Schema Processing System - createFormSchemas.js

Overview

The source schemas in the templates folder serves as templates that needs to be processed in order to produce the complete schemas representing each page in the Wizard. The transformation of the schema templates are done by the assembleRJSFSchemas function from the createFormSchemas.js module.

This document provides an explanation of how the schema processing system works.

Main Function: assembleRJSFSchemas

Purpose

The assembleRJSFSchemas function orchestrates the schema processing pipeline by transforming modular schema templates into complete, self-contained schemas:

  1. Injects controlled term- and other metadata instances from the Knowledge Graph into the schemas
  2. Resolves references between schema files (RJSF does not natively support external schema references (i.e a reference to a schema in an external file))
  3. Processes text modules and other dynamic content
  4. Outputs production-ready schemas for the React JSON Schema Form (RJSF) components

Workflow

The function executes the following steps in sequence:

  1. Copy Source Schemas:

    • Copies all schema files from templates/source_schemas to a temporary directory
    • Creates a working copy that can be modified without affecting the original templates
  2. Expand Definition Schemas:

    • Processes schema definition files in the definitions folder
    • Uses populateSchema to expand template variables and inject controlled terms
  3. Dereference Definition Schemas:

    • Resolves all $ref references in definition schemas
    • Creates standalone, self-contained schema definitions
    • Saves these to a dereferenced subdirectory
  4. Expand Form Schemas:

    • Processes the main form schemas (experiment.json, funding.json, etc.)
    • Applies the same template expansion as with definition schemas
  5. Dereference Form Schemas:

    • Resolves all references in the main form schemas
    • Outputs the final schemas to src/modules/Wizard/Schemas for use by the application
  6. Post-Process Funding Schema:

    • Applies special processing to the funding schema
    • Handled by a separate module (postProcessFundingSchema)
  7. Resolve UI Schema:

    • Processes UI schema files that control the form layout and behavior
    • Resolves all references and saves to src/schemas
  8. Cleanup:

    • Removes the temporary directory and all intermediate files
    • Restores the original working directory

Key Components

1. processSchemas.js

This utility function handles the batch processing of schema files:

  • Takes source and target directories, a processing function, and a title
  • Reads all files from the source directory
  • Applies the processing function to each file
  • Writes the results to the target directory
  • Provides logging and error handling

The function is used multiple times in the main workflow with different processing functions to handle different transformation steps.

2. populateSchema.js

This is the core schema transformation engine that:

  • Recursively traverses schema objects
  • Processes special properties that indicate dynamic content:
    • controlledTermSet: Injects a set of controlled terms with their instances
    • instanceTypeSet: Injects instances of specific types (e.g., Person, Organization)
    • schemaTypeSet: Injects referenced schemas
    • controlledTerm: Injects instances of a specific controlled term
    • keywordSet: Injects keywords from controlled terms
    • textModule: Injects HTML content from text module files
    • openMindsType: Injects instances of OpenMINDS types that are not controlled terms

The function transforms template schemas into complete schemas with all dynamic content resolved.

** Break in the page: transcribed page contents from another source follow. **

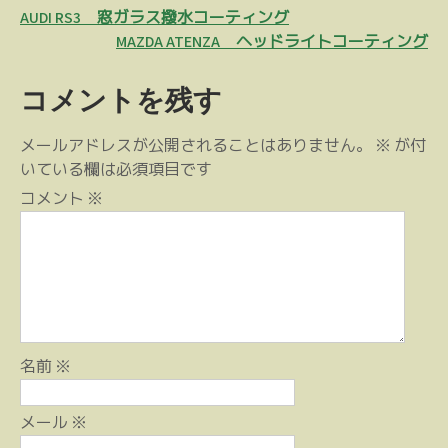
投
AUDI RS3 窓ガラス撥水コーティング
稿
MAZDA ATENZA ヘッドライトコーティング
ナ
コメントを残す
ビ
ゲ
メールアドレスが公開されることはありません。
※
が付
ー
いている欄は必須項目です
シ
コメント
※
ョ
ン
名前
※
メール
※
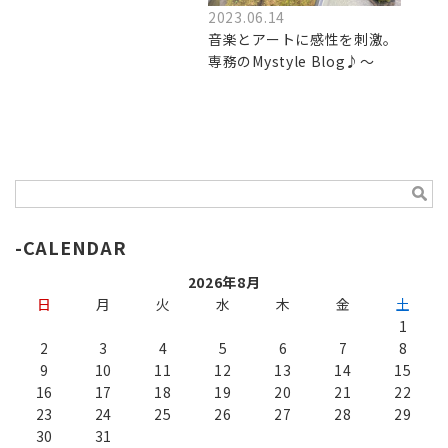
2023.06.14
音楽とアートに感性を刺激。
専務のMystyle Blog♪～
CALENDAR
2026年8月
日
月
火
水
木
金
土
1
2
3
4
5
6
7
8
9
10
11
12
13
14
15
16
17
18
19
20
21
22
23
24
25
26
27
28
29
30
31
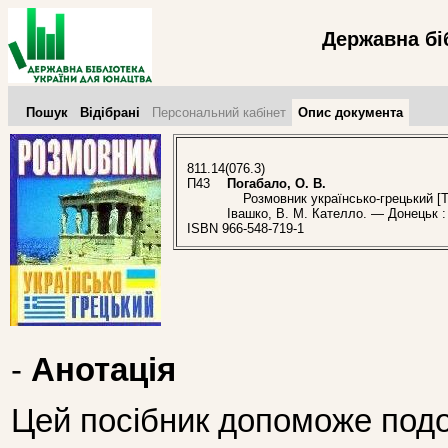
Державна бі
Пошук
Відібрані
Персональний кабінет
Опис документа
811.14(076.3)
П43
Погабало, О. В.
Розмовник українсько-грецький [Текс
Івашко, В. М. Кателло. — Донецьк :
ISBN 966-548-719-1
-
Анотація
Цей посібник допоможе подо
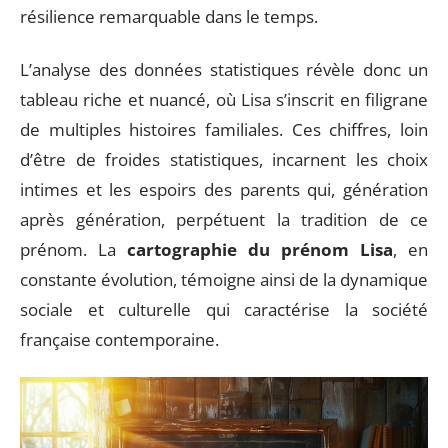
résilience remarquable dans le temps.
L’analyse des données statistiques révèle donc un
tableau riche et nuancé, où Lisa s’inscrit en filigrane
de multiples histoires familiales. Ces chiffres, loin
d’être de froides statistiques, incarnent les choix
intimes et les espoirs des parents qui, génération
après génération, perpétuent la tradition de ce
prénom. La
cartographie du prénom Lisa
, en
constante évolution, témoigne ainsi de la dynamique
sociale et culturelle qui caractérise la société
française contemporaine.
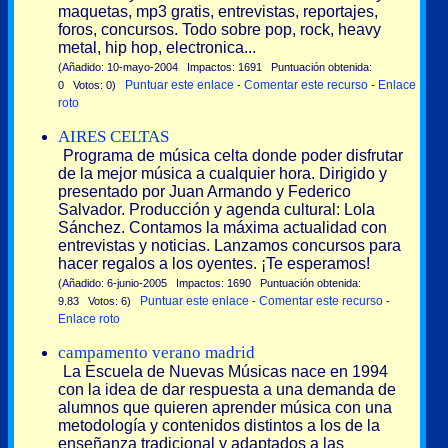
maquetas, mp3 gratis, entrevistas, reportajes,
foros, concursos. Todo sobre pop, rock, heavy
metal, hip hop, electronica...
(Añadido: 10-mayo-2004 Impactos: 1691 Puntuación obtenida:
Puntuar este enlace
Comentar este recurso
Enlace
0 Votos: 0)
-
-
roto
AIRES CELTAS
Programa de música celta donde poder disfrutar
de la mejor música a cualquier hora. Dirigido y
presentado por Juan Armando y Federico
Salvador. Producción y agenda cultural: Lola
Sánchez. Contamos la máxima actualidad con
entrevistas y noticias. Lanzamos concursos para
hacer regalos a los oyentes. ¡Te esperamos!
(Añadido: 6-junio-2005 Impactos: 1690 Puntuación obtenida:
Puntuar este enlace
Comentar este recurso
9.83 Votos: 6)
-
-
Enlace roto
campamento verano madrid
La Escuela de Nuevas Músicas nace en 1994
con la idea de dar respuesta a una demanda de
alumnos que quieren aprender música con una
metodología y contenidos distintos a los de la
enseñanza tradicional y adaptados a las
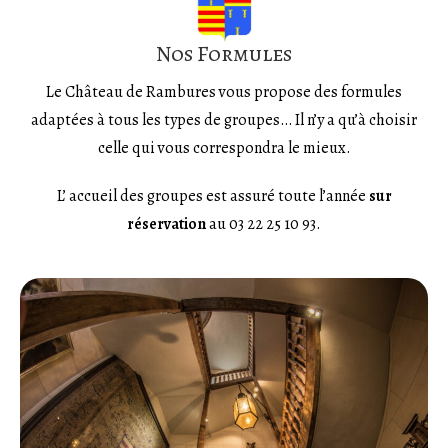
Nos Formules
Le Château de Rambures vous propose des formules
adaptées à tous les types de groupes… Il n’y a qu’à choisir
celle qui vous correspondra le mieux.
L’ accueil des groupes est assuré toute l’année
sur
réservation
au 03 22 25 10 93.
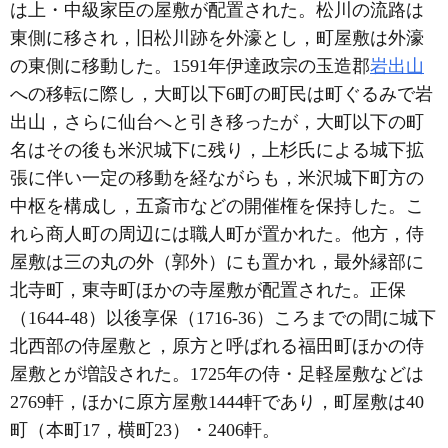
は上・中級家臣の屋敷が配置された。松川の流路は
東側に移され，旧松川跡を外濠とし，町屋敷は外濠
の東側に移動した。1591年伊達政宗の玉造郡
岩出山
への移転に際し，大町以下6町の町民は町ぐるみで岩
出山，さらに仙台へと引き移ったが，大町以下の町
名はその後も米沢城下に残り，上杉氏による城下拡
張に伴い一定の移動を経ながらも，米沢城下町方の
中枢を構成し，五斎市などの開催権を保持した。こ
れら商人町の周辺には職人町が置かれた。他方，侍
屋敷は三の丸の外（郭外）にも置かれ，最外縁部に
北寺町，東寺町ほかの寺屋敷が配置された。正保
（1644-48）以後享保（1716-36）ころまでの間に城下
北西部の侍屋敷と，原方と呼ばれる福田町ほかの侍
屋敷とが増設された。1725年の侍・足軽屋敷などは
2769軒，ほかに原方屋敷1444軒であり，町屋敷は40
町（本町17，横町23）・2406軒。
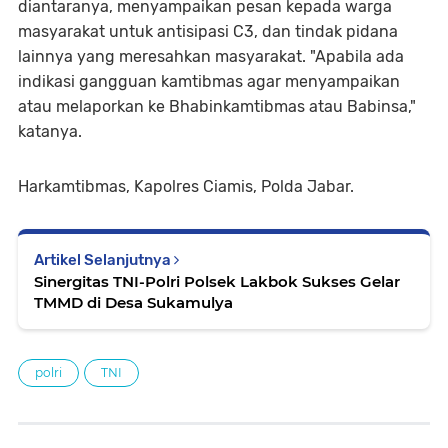
diantaranya, menyampaikan pesan kepada warga
masyarakat untuk antisipasi C3, dan tindak pidana
lainnya yang meresahkan masyarakat. "Apabila ada
indikasi gangguan kamtibmas agar menyampaikan
atau melaporkan ke Bhabinkamtibmas atau Babinsa,"
katanya.
Harkamtibmas, Kapolres Ciamis, Polda Jabar.
Artikel Selanjutnya
Sinergitas TNI-Polri Polsek Lakbok Sukses Gelar
TMMD di Desa Sukamulya
polri
TNI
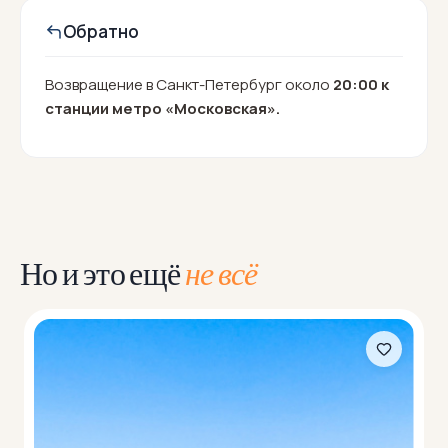
Обратно
Возвращение в Санкт-Петербург около
20:00 к
станции метро «Московская».
Но и это ещё
не всё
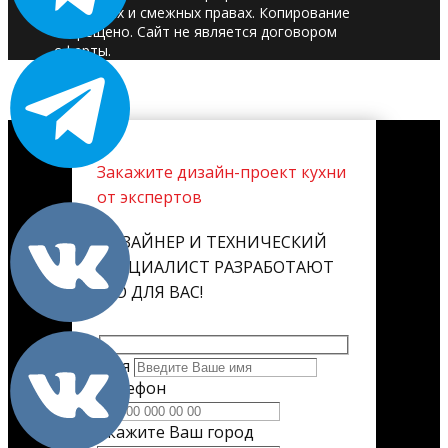
авторских и смежных правах. Копирование
запрещено. Сайт не является договором
оферты.
Закажите дизайн-проект кухни
от экспертов
ДИЗАЙНЕР И ТЕХНИЧЕСКИЙ
СПЕЦИАЛИСТ РАЗРАБОТАЮТ
ЕГО ДЛЯ ВАС!
Имя
Телефон
Укажите Ваш город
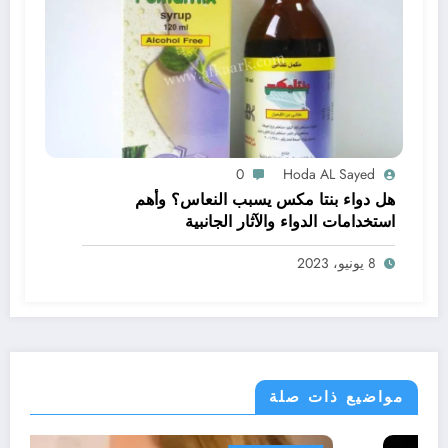
0
Hoda AL Sayed
هل دواء بنتا مكس يسبب النعاس؟ وأهم
استخدامات الدواء والآثار الجانبية
8 يونيو، 2023
مواضيع ذات صلة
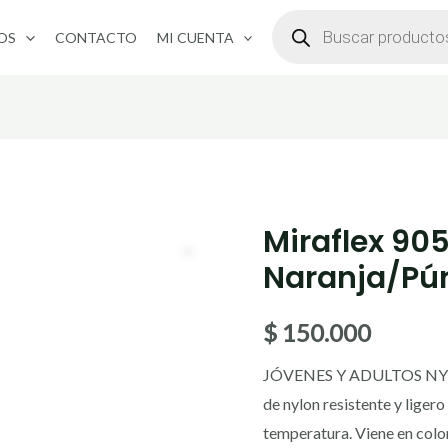
BÚSQUEDA
DE
OS
CONTACTO
MI CUENTA
PRODUCTOS
Miraflex 90
Naranja/Pú
$
150.000
JÓVENES Y ADULTOS NYLO
de nylon resistente y liger
temperatura. Viene en col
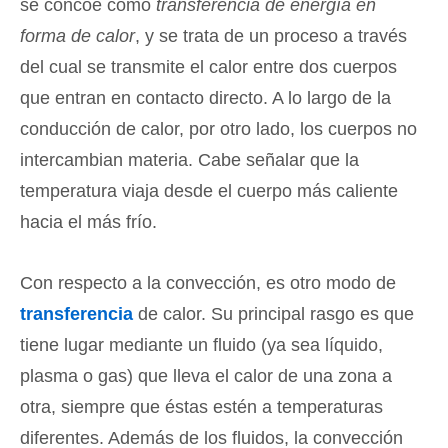
se concoe como
transferencia de energía en
forma de calor
, y se trata de un proceso a través
del cual se transmite el calor entre dos cuerpos
que entran en contacto directo. A lo largo de la
conducción de calor, por otro lado, los cuerpos no
intercambian materia. Cabe señalar que la
temperatura viaja desde el cuerpo más caliente
hacia el más frío.
Con respecto a la convección, es otro modo de
transferencia
de calor. Su principal rasgo es que
tiene lugar mediante un fluido (ya sea líquido,
plasma o gas) que lleva el calor de una zona a
otra, siempre que éstas estén a temperaturas
diferentes. Además de los fluidos, la convección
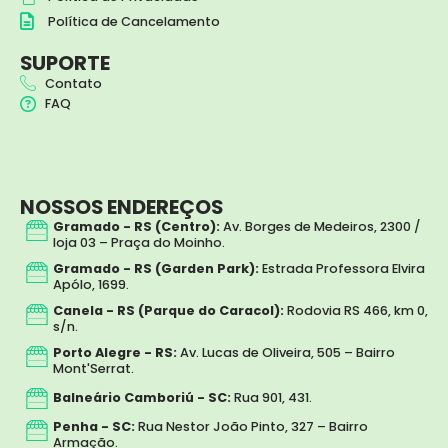
r
o
a
k
Política de Cancelamento
m
SUPORTE
Contato
FAQ
NOSSOS ENDEREÇOS
Gramado - RS (Centro):
Av. Borges de Medeiros, 2300 /
loja 03 – Praça do Moinho.
Gramado - RS (Garden Park):
Estrada Professora Elvira
Apólo, 1699.
Canela - RS (Parque do Caracol):
Rodovia RS 466, km 0,
s/n.
Porto Alegre - RS:
Av. Lucas de Oliveira, 505 – Bairro
Mont'Serrat.
Balneário Camboriú - SC:
Rua 901, 431.
Penha - SC:
Rua Nestor João Pinto, 327 – Bairro
Armação.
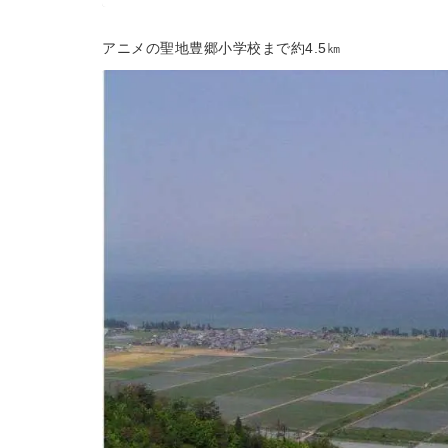
アニメの聖地豊郷小学校まで約4.5㎞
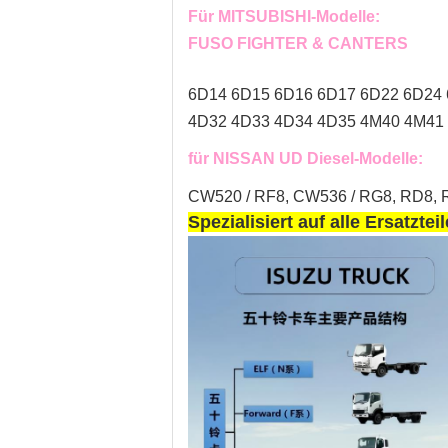
Für MITSUBISHI-Modelle:
FUSO FIGHTER & CANTERS
6D14 6D15 6D16 6D17 6D22 6D24
4D32 4D33 4D34 4D35 4M40 4M41 
für NISSAN UD Diesel-Modelle:
CW520 / RF8, CW536 / RG8, RD8, R
Spezialisiert auf alle Ersatzt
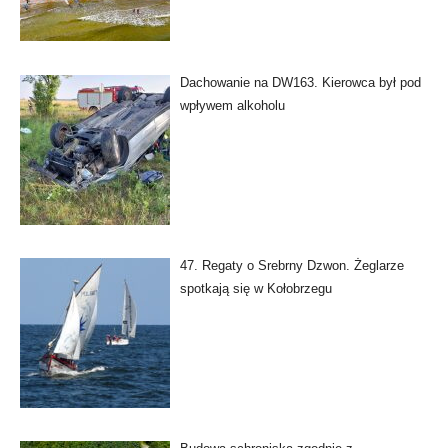
Dachowanie na DW163. Kierowca był pod
wpływem alkoholu
47. Regaty o Srebrny Dzwon. Żeglarze
spotkają się w Kołobrzegu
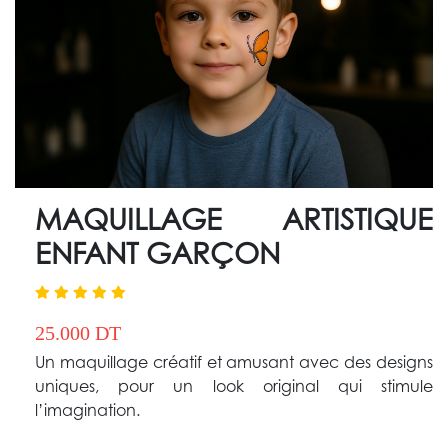
MAQUILLAGE ARTISTIQUE
ENFANT GARÇON
25.000 DT
Un maquillage créatif et amusant avec des designs
uniques, pour un look original qui stimule
l’imagination.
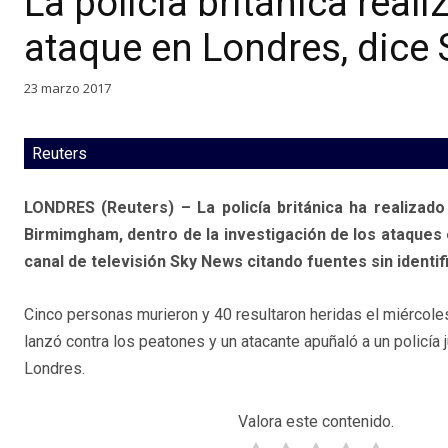
La policía británica reali
ataque en Londres, dice 
23 marzo 2017
Reuters
LONDRES (Reuters) – La policía británica ha realizado
Birmimgham, dentro de la investigación de los ataques e
canal de televisión Sky News citando fuentes sin identifi
Cinco personas murieron y 40 resultaron heridas el miércol
lanzó contra los peatones y un atacante apuñaló a un policía 
Londres.
Valora este contenido.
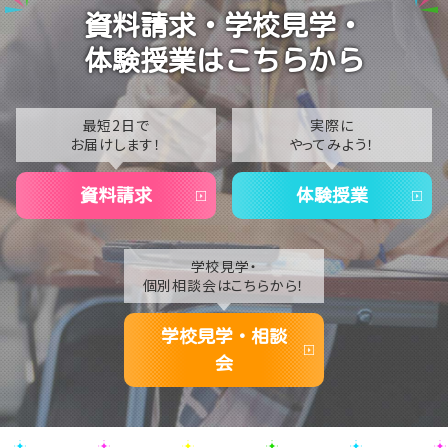
2024
【なんば】笑顔が溢れたオープンスクール😊在校生の
資料請求・学校見学・
温かいお出迎えで素敵な1日に🌷
2023
体験授業はこちらから
【なんば】夏季休校期間のお知らせ🍉
2022
2021
最短2日で
実際に
お届けします！
やってみよう！
2020
資料請求
体験授業
学校見学・
個別相談会はこちらから！
学校見学・相談
会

Key Transformation Functions:

  • addControlledTermSetToSchema: Creates a two-level selection mechanism (term → instance)
  • addKeywordSetSetToSchema: Adds keyword suggestions from controlled terms
  • addReferencedSchemas: Incorporates other schemas based on selection
  • addControlledTermInstancesToSchema: Populates enums or examples with controlled term instances
  • addOpenMindsInstanceToSchema: Formats OpenMINDS instances for display
  • getHtmlString: Processes HTML text modules for inclusion in schemas

3. getControlledTerms.js

This module handles the loading of controlled terms and instances:

  • importControlledTerms: Loads controlled term definitions from JSON files
  • importInstances: Loads instance data (e.g., Person, Organization) from JSON files

These functions provide the data that populateSchema injects into the schemas.

4. postProcessFundingSchema.js

This specialized module handles the complex funding schema:

  • Processes relationships between organizations and funding instances
  • Creates a dynamic schema structure based on available funding options
  • Customizes the form behavior based on whether an organization has existing funding

Technical Details

Schema Dereferencing

The system uses @apidevtools/json-schema-ref-parser to resolve $ref references in schemas. This process:

  1. Replaces references with the actual content they point to
  2. Creates self-contained schemas that don't rely on external files
  3. Requires careful management of working directories to resolve relative paths correctly

Working Directory Management

The code carefully manages the working directory (process.chdir()) during dereferencing to ensure that relative paths in schema references are resolved correctly. This is crucial for the proper functioning of the reference parser.

File System Operations

The system uses:

  • fs-extra for enhanced file system operations
  • Custom mkdirIfNotExists utility for directory creation
  • Promises-based file operations for asynchronous processing

Importance in the Application

This schema processing system is fundamental to the EBRAINS Metadata Wizard for several reasons:

  1. Modularity: Enables schema definitions to be reused across multiple forms
  2. Dynamic Content: Allows forms to include up-to-date controlled terms and instances
  3. Maintainability: Keeps source schemas clean and template-based
  4. Performance: Pre-processes schemas at build time rather than runtime
  5. Flexibility: Supports complex form behaviors through schema dependencies

The resulting schemas define the structure, validation rules, and UI behavior for all forms in the application, making this system essential to the metadata collection workflow.